Collected data entries
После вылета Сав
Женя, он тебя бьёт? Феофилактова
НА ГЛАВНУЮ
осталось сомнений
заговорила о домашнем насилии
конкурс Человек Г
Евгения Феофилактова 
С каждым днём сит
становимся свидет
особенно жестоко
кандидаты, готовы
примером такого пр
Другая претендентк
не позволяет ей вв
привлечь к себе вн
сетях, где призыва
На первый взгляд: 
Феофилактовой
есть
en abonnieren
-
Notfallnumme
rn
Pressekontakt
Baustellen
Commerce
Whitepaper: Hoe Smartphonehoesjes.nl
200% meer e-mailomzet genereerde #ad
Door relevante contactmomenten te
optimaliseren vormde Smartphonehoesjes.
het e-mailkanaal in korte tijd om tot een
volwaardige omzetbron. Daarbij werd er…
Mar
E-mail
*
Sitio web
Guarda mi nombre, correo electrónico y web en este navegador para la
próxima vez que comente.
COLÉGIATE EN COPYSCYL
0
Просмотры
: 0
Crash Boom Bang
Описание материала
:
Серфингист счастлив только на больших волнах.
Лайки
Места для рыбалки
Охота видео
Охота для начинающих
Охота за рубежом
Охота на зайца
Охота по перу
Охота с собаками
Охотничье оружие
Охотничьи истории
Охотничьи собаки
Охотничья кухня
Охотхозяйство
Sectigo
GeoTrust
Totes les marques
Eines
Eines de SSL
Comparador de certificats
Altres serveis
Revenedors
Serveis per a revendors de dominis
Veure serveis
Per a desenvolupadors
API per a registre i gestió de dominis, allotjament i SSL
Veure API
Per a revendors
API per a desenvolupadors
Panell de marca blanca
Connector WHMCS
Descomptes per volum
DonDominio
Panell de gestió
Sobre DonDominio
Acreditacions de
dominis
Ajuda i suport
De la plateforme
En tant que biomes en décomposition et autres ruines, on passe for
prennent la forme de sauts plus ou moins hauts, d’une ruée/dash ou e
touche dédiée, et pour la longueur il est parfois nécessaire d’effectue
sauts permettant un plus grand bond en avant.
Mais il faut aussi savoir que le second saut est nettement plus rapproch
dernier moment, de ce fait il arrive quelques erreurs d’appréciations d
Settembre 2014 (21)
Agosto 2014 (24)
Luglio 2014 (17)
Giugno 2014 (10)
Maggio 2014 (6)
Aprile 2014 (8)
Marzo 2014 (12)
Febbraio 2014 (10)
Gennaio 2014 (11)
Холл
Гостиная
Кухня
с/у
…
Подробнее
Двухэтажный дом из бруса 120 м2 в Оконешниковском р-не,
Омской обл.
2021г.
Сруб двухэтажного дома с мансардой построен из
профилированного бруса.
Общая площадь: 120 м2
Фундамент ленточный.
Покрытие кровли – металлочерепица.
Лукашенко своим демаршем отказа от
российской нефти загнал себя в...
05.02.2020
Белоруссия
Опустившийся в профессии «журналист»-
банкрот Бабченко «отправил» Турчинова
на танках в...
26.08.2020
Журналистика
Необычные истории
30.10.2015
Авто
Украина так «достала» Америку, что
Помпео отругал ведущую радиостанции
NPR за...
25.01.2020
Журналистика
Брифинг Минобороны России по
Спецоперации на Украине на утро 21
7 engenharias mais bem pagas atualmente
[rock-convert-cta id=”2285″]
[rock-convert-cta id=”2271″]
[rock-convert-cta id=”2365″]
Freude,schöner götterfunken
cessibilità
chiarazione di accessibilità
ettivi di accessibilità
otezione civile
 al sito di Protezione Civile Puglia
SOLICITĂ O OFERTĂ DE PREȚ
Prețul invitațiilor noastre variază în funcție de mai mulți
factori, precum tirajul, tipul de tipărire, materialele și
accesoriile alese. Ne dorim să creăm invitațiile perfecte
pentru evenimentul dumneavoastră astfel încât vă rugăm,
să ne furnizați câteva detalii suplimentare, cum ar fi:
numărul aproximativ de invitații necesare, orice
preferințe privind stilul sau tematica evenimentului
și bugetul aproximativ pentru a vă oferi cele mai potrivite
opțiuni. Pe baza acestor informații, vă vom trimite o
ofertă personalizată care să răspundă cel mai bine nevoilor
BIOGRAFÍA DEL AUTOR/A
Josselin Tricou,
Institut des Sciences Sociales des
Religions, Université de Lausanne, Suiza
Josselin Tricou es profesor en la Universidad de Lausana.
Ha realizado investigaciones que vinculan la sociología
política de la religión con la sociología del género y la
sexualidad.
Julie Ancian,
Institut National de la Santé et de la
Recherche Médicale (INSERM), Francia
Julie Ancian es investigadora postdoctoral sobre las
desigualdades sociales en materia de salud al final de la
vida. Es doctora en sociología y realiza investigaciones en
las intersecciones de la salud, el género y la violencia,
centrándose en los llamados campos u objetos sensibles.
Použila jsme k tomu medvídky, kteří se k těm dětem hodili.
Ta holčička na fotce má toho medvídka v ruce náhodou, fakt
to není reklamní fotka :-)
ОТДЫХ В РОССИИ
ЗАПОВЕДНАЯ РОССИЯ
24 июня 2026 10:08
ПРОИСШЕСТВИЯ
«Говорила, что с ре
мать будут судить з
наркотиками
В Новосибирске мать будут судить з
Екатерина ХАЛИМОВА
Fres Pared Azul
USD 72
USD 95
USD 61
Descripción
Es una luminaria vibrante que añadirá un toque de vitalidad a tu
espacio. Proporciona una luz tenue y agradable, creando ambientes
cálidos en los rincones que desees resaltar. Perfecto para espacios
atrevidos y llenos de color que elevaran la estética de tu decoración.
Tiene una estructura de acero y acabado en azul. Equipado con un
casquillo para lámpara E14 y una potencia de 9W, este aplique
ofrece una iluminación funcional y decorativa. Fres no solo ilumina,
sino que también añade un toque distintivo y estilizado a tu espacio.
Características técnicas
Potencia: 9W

- _EXERCISE GOAL_
Every line above that holds the word "Panell" is to be found and copied.

- _RESULT FOR THIS EXERCISE_
Panell de marca blanca
Panell de gestió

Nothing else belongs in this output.